At this point there had better be a reason why Strike has no money; we had better find out later in the book that he’s donating it all to charity or secretly supporting an illegitimate child or struggling with a gambling addiction or has massive debts from somewhere, because this is just bloody stupid. Being a PI is a very skilled job and it pays very well accordingly. There is zero reason why Strike would have no money now that his business is established and doing well. Rowling just likes the angst factor of poor characters, while seeming to have utterly forgotten how poverty actually works.
Instead of acknowledging that this was a stupid thing to think, Strike decides that the reason Robin never reproached him for it was that she is a saintly woman unlike all other women and has chosen not to criticise him as all other women do. Think I’m kidding?
“She was unusual in her lack of criticism, or critical silence; the only female in Strike’s life who seemed to have no desire to improve or correct him. Women, in his experience, often expected you to understand that it was a measure of how much they loved you that they tried their damnedest to change you.”
Note that use of ‘female’ there over ‘woman’, or even ‘human’ or ‘person’. In any case, the women in Strike’s life that we know of at this point consist of his Cornish aunt who chatted with him on the phone without realising that even though he called her he didn’t actually want to talk to her, his half-sister who’s invited him to dinner, and Saint Robin herself. And while we were told a lot of negative things about his ex-fiancée in the previous book, her constant desire to change Strike was never mentioned. So there is absolutely nothing to support this bitter misogyny that Strike has pulled out of his arse.
I’d also like to point out that despite my original impression, Robin is literally merely Strike’s employee, not his partner or future partner or whatever (I’d hesitate to even call them friends, honestly). I’ve never yet worked anywhere where I could criticise my boss without fear of the consequences, particularly not over business decisions.

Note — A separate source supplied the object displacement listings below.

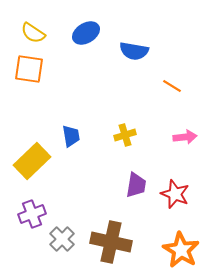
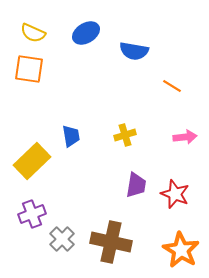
yellow semicircle: rotated 10 degrees counterclockwise
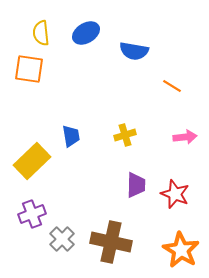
yellow semicircle: moved 8 px right; rotated 60 degrees clockwise
purple trapezoid: rotated 8 degrees counterclockwise
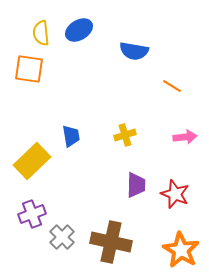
blue ellipse: moved 7 px left, 3 px up
gray cross: moved 2 px up
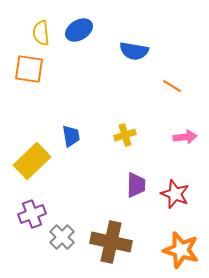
orange star: rotated 15 degrees counterclockwise
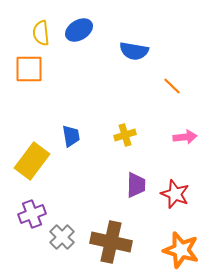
orange square: rotated 8 degrees counterclockwise
orange line: rotated 12 degrees clockwise
yellow rectangle: rotated 9 degrees counterclockwise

This is a long rant for half a page of narrative, but Strike is pissing me off. Especially since he then starts thinking about how Robin’s going to get married in seven weeks and focuses on the fact that he doesn’t know her fiancé’s surname, though why this matters isn’t stated. And he immediately thinks that maybe it would be a good idea to call the soon-to-be-divorced client Robin was being so catty about last chapter, because she made it clear that she’d love to sleep with him, and this is clearly an appropriate response to learning that his receptionist is going to get married.
First, give the woman a name and treat her like a character. This is literal objectification. Second, based on Strike’s judgements of every person he’s met so far, including last book when he decided several characters were flirting with him based on no evidence whatsoever, I’m going to say that the woman didn’t do anything of the sort and he’s just assuming she’d be up for it. Third, go fuck yourself with your own false leg.
He dismisses the idea, but I suspect not for long, and goes back to thinking about Leonora. He decides that he took the case out of curiosity and because a missing-persons case would make a nice change after the ‘endless variations on cupidity and vengefulness‘ that his ‘wealthy‘ clients keep bringing him. Being poor, how does it work? Whatever.
Agent Liz’s publishing house is in a residential area for no reason I can fathom, and it’s a nice old building that’s falling into disrepair. I’ll spare you the long descriptions. We briefly meet a couple of employees, Ralph and Sally (the narrative points out frequently that Sally is very nervous and uncertain, while not commenting on Ralph’s ability), and an aggressive elderly Dobermann who’s mentioned often enough throughout the rest of the chapter that I assume it’s important we know there’s a dog, before meeting Agent Liz. Let me pick out the key words in her description: ‘thick-set’, ‘large‘, ‘coarse‘, and ‘uncompromisingly plain‘. I hate this book. She’s also older, in her sixties, which leads to this gem:
“She emanated that aura of grandeur that replaces sexual allure in the successful older woman.”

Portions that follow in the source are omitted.